* **WHAT IS NEEDED**: Beginning with the first line, return the material verbatim and without pictures.

* **DATA TO EXAMINE**:
========
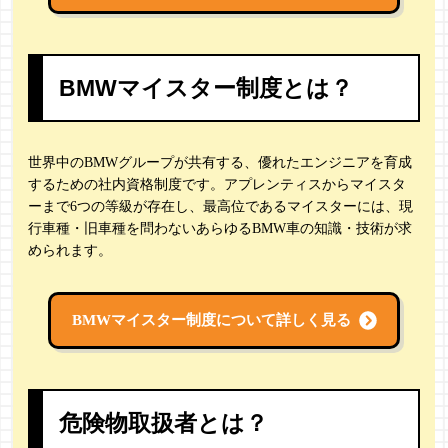
BMWマイスター制度とは？
世界中のBMWグループが共有する、優れたエンジニアを育成
するための社内資格制度です。アプレンティスからマイスタ
ーまで6つの等級が存在し、最高位であるマイスターには、現
行車種・旧車種を問わないあらゆるBMW車の知識・技術が求
められます。
BMWマイスター制度について詳しく見る
危険物取扱者とは？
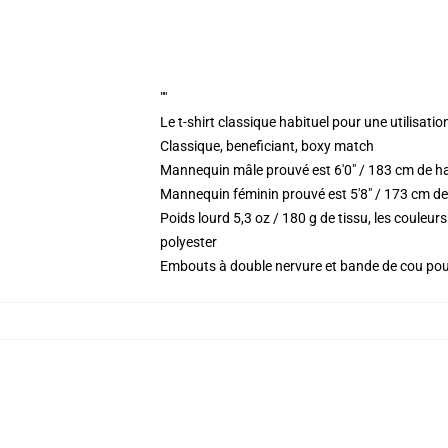
""
Le t-shirt classique habituel pour une utilisatio
Classique, beneficiant, boxy match
Mannequin mâle prouvé est 6'0" / 183 cm de h
Mannequin féminin prouvé est 5'8" / 173 cm de 
Poids lourd 5,3 oz / 180 g de tissu, les coule
polyester
Embouts à double nervure et bande de cou po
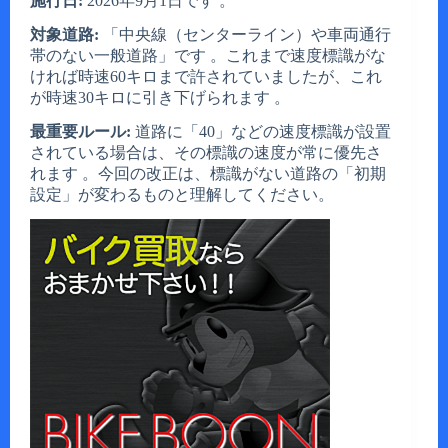
施行日:
2026年9月1日です 。
対象道路:
「中央線（センターライン）や車両通行
帯のない一般道路」です 。これまで速度標識がな
ければ時速60キロまで許されていましたが、これ
が時速30キロに引き下げられます 。
最重要ルール:
道路に「40」などの速度標識が設置
されている場合は、その標識の速度が常に優先さ
れます 。今回の改正は、標識がない道路の「初期
設定」が変わるものと理解してください。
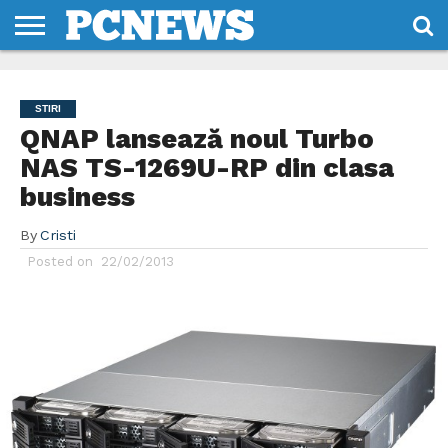
HOME
STIRI
REVIEWS
DESPRE
CONTACT
TERMENI
CODURI/LICENTE
NOI
SI
STIRI
CONDITII
QNAP lansează noul Turbo
NAS TS-1269U-RP din clasa
business
By
Cristi
Posted on
22/02/2013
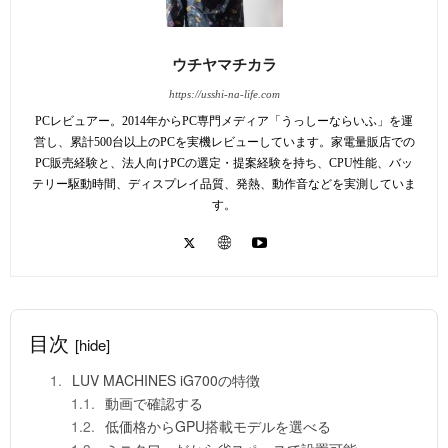
ウチヤマチカラ
https://usshi-na-life.com
PCレビュアー。2014年からPC専門メディア「うっしーならいふ」を運
営し、累計500台以上のPCを実機レビューしています。家電量販店での
PC販売経験と、法人向けPCの選定・提案経験を持ち、CPU性能、バッ
テリー駆動時間、ディスプレイ品質、発熱、動作音などを実測していま
す。
目次
[hide]
LUV MACHINES iG700の特徴
動画で確認する
低価格からGPU搭載モデルを選べる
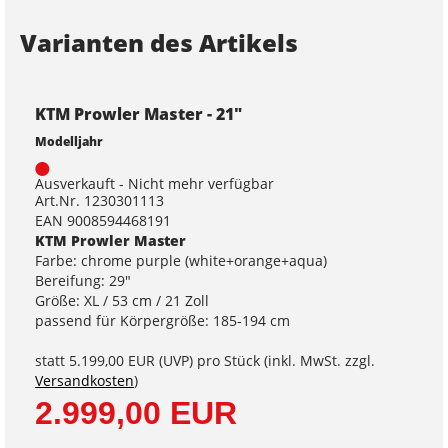
Varianten des Artikels
KTM Prowler Master - 21"
Modelljahr
Ausverkauft - Nicht mehr verfügbar
Art.Nr. 1230301113
EAN 9008594468191
KTM Prowler Master
Farbe: chrome purple (white+orange+aqua)
Bereifung: 29"
Größe: XL / 53 cm / 21 Zoll
passend für Körpergröße: 185-194 cm
statt
5.199,00 EUR
(
UVP
) pro Stück (inkl. MwSt. zzgl.
Versandkosten
)
2.999,00 EUR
========
* **YOUR SOLUTION**:
BMWマイスター制度とは？
世界中のBMWグループが共有する、優れたエンジニアを育成
するための社内資格制度です。アプレンティスからマイスタ
ーまで6つの等級が存在し、最高位であるマイスターには、現
行車種・旧車種を問わないあらゆるBMW車の知識・技術が求
められます。
BMWマイスター制度について詳しく見る
危険物取扱者とは？
""
Le t-shirt classique habituel pour une utilisatio
Classique, beneficiant, boxy match
Mannequin mâle prouvé est 6'0" / 183 cm de h
Mannequin féminin prouvé est 5'8" / 173 cm de 
Poids lourd 5,3 oz / 180 g de tissu, les coule
polyester
Embouts à double nervure et bande de cou po
施行日:
2026年9月1日です 。
対象道路:
「中央線（センターライン）や車両通行
帯のない一般道路」です 。これまで速度標識がな
ければ時速60キロまで許されていましたが、これ
が時速30キロに引き下げられます 。
最重要ルール:
道路に「40」などの速度標識が設置
されている場合は、その標識の速度が常に優先さ
れます 。今回の改正は、標識がない道路の「初期
設定」が変わるものと理解してください。
HOME
STIRI
REVIEWS
DESPRE
CONTACT
TERMENI
CODURI/LICENTE
NOI
SI
STIRI
CONDITII
QNAP lansează noul Turbo
NAS TS-1269U-RP din clasa
business
By
Cristi
Posted on
22/02/2013
ウチヤマチカラ
https://usshi-na-life.com
PCレビュアー。2014年からPC専門メディア「うっしーならいふ」を運
営し、累計500台以上のPCを実機レビューしています。家電量販店での
PC販売経験と、法人向けPCの選定・提案経験を持ち、CPU性能、バッ
テリー駆動時間、ディスプレイ品質、発熱、動作音などを実測していま
す。
目次
[hide]
LUV MACHINES iG700の特徴
動画で確認する
低価格からGPU搭載モデルを選べる
Varianten des Artikels
KTM Prowler Master - 21"
Modelljahr
Ausverkauft - Nicht mehr verfügbar
Art.Nr. 1230301113
EAN 9008594468191
KTM Prowler Master
Farbe: chrome purple (white+orange+aqua)
Bereifung: 29"
Größe: XL / 53 cm / 21 Zoll
passend für Körpergröße: 185-194 cm
statt
5.199,00 EUR
(
UVP
) pro Stück (inkl. MwSt. zzgl.
Versandkosten
)
2.999,00 EUR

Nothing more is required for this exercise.